Las manos de Renato se han aflojado, su rostro refleja ahora perplejidad, desconcierto, sorpresa profunda, y algo así como el dolor de haber causado involuntariamente un mal. Y reaccionando, inquiere:

—¿Mónica, Mónica me amaba? Una vez me dijiste algo parecido... No reparé en ello, no quise fijarme, fueron disculpas tuyas, mentiras, engaños...

—No, Renato, Mónica te amaba, estaba loca por ti, y por ti, al ver que al fin me preferías a mí, tomó los hábitos, quiso profesar, se fue al Convento de Marsella... ¿No recuerdas su extraña actitud, su cambio radical, sus medias palabras? Parecía odiarte... Tú llegaste a pensar que te aborrecía, y era porque te amaba. Estaba locamente enamorada de ti, y yo tenía celos, celos salvajes que me encendían la sangre...

—¡Oh, no... Imposible...!

—¡Te juro que es verdad! Te lo juro por lo más santo, por lo más sagrado... ¡Por la propia vida de mi madre!

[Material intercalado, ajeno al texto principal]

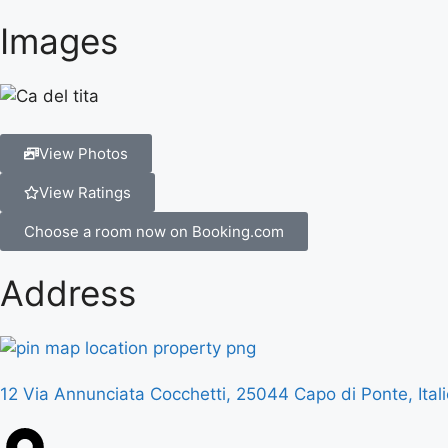
Images
View Photos
View Ratings
Choose a room now on Booking.com
Address
12 Via Annunciata Cocchetti, 25044 Capo di Ponte, Ital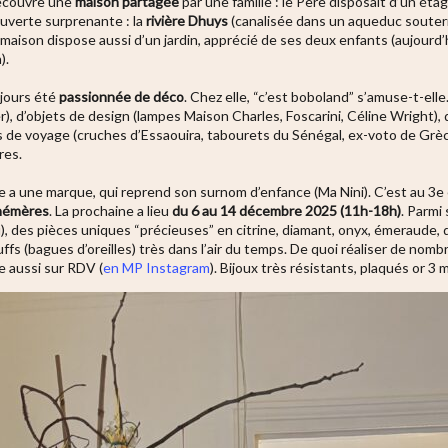
 découvre une
maison partagée
par une famille : le Père disposait d’un éta
ouverte surprenante : la
rivière Dhuys
(
canalisée dans un aqueduc souter
 maison dispose aussi d’un jardin, apprécié de ses deux enfants (aujourd’
).
ujours été
passionnée de déco
. Chez elle, “c’est boboland” s’amuse-t-elle
er), d’objets de design (lampes Maison Charles, Foscarini, Céline Wright),
s de voyage (cruches d’Essaouira, tabourets du Sénégal, ex-voto de G
res.
ie a une marque, qui reprend son surnom d’enfance (Ma Nini). C’est au 3e ét
hémères
. La prochaine a lieu
du 6 au 14 décembre 2025 (11h-18h)
. Parmi
u), des pièces uniques “précieuses” en
citrine, diamant, onyx, émeraude
,
ffs (
bagues d’oreilles) très dans l’air du temps. De quoi réaliser de nombr
e aussi sur RDV (
en MP Instagram
). Bijoux très résistants, plaqués or 3 m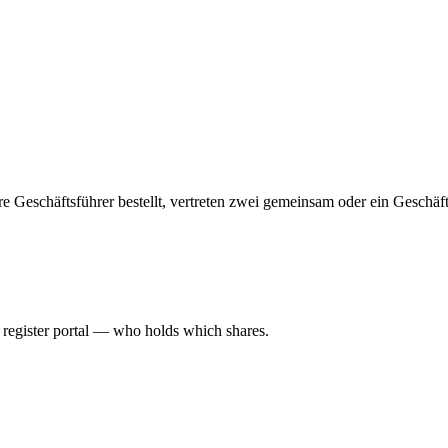
ehrere Geschäftsführer bestellt, vertreten zwei gemeinsam oder ein Geschä
l register portal — who holds which shares.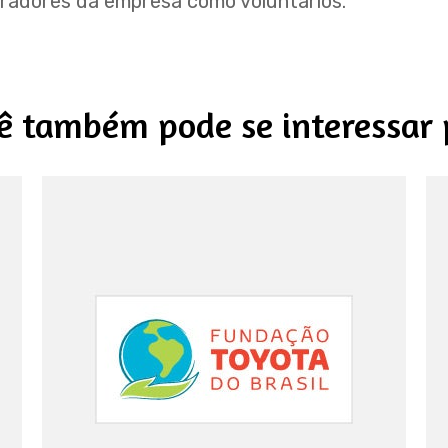
oradores da empresa como voluntários.
ê também pode se interessar 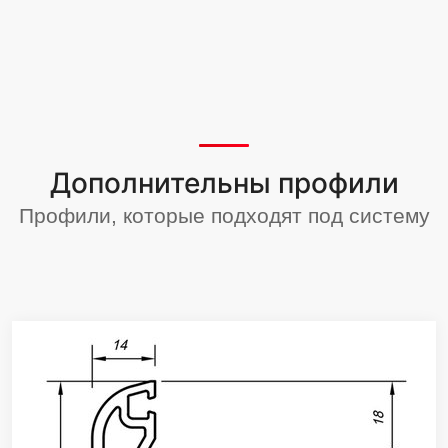
Дополнительны профили
Профили, которые подходят под систему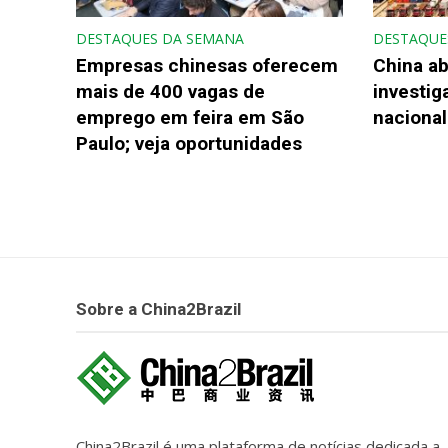
DESTAQUES DA SEMANA
DESTAQUE
Empresas chinesas oferecem
China ab
mais de 400 vagas de
investi
emprego em feira em São
nacional
Paulo; veja oportunidades
Sobre a China2Brazil
China2Brazil é uma plataforma de notícias dedicada a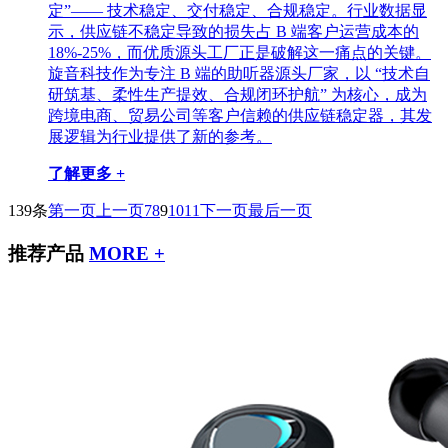
定”—— 技术稳定、交付稳定、合规稳定。行业数据显
示，供应链不稳定导致的损失占 B 端客户运营成本的
18%-25%，而优质源头工厂正是破解这一痛点的关键。
旋音科技作为专注 B 端的助听器源头厂家，以 “技术自
研筑基、柔性生产提效、合规闭环护航” 为核心，成为
跨境电商、贸易公司等客户信赖的供应链稳定器，其发
展逻辑为行业提供了新的参考。
了解更多 +
139条
第一页
上一页
7
8
9
10
11
下一页
最后一页
推荐产品
MORE +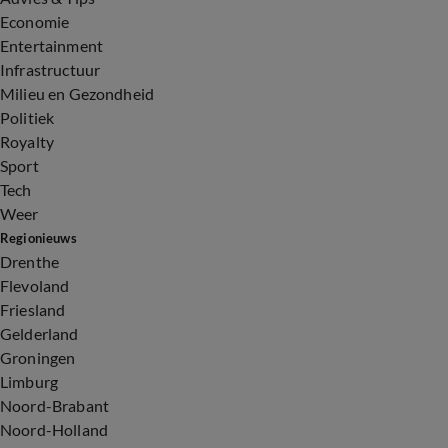
Economie
Entertainment
Infrastructuur
Milieu en Gezondheid
Politiek
Royalty
Sport
Tech
Weer
Regionieuws
Drenthe
Flevoland
Friesland
Gelderland
Groningen
Limburg
Noord-Brabant
Noord-Holland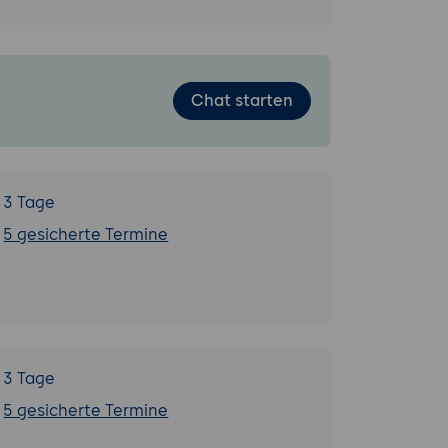
Chat starten
3 Tage
5 gesicherte Termine
3 Tage
5 gesicherte Termine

Mónica te adoraba, y me consideraba a mí muy alocada, muy infantil, muy ignorante, muy poca cosa para hacerte feliz... Ella siempre ha sido más inteligente que yo, siempre ha tenido más fuerza de carácter... Aprovechándose de todo eso, me obligó a jurarle...

—¿El qué? —apremia Renato al ver que Aimée se detiene dudando.

—Que mi vida a tu lado sería sólo de abnegación y sacrificio, que te adoraría como a un dios, que te obedecería como una esclava... Me exigía que, para agradarte, renunciara a todo: a mis más pequeños caprichos, a las más irrefrenables manifestaciones de mi carácter... Me reprochaba como un crimen la menor coquetería, la menor veleidad... Era un guardián de todos mis actos, fiscalizaba hasta mis sonrisas y mis suspiros, creaba a mi alrededor una atmósfera densa de represión, de vigilancia, que me asfixiaba, y yo era un niña, una chiquilla, Renato. A veces, por hacerla rabiar, sólo por hacerla rabiar, coqueteaba...

—¿Cómo?

—Coqueteaba, pero sólo queriéndote a ti, pensando sólo en ti... Era una forma de vengarme de su tiranía insoportable... Ella quería que yo fallara, quería cogerme en falta, me amenazaba a todas horas con hacer que me aborrecieras, decía, que le bastaría una palabra para lograrlo... Me encendía el amor propio, me abrumaba con sus continuos regaños, hasta que un día, harta de todo eso...

—Harta de todo eso, ¿qué? Faltaste, me engañaste, ¿verdad?

—¡No... no! No hice nada que tuviera importancia... Fueron niñerías, bobadas... y por culpa de ella...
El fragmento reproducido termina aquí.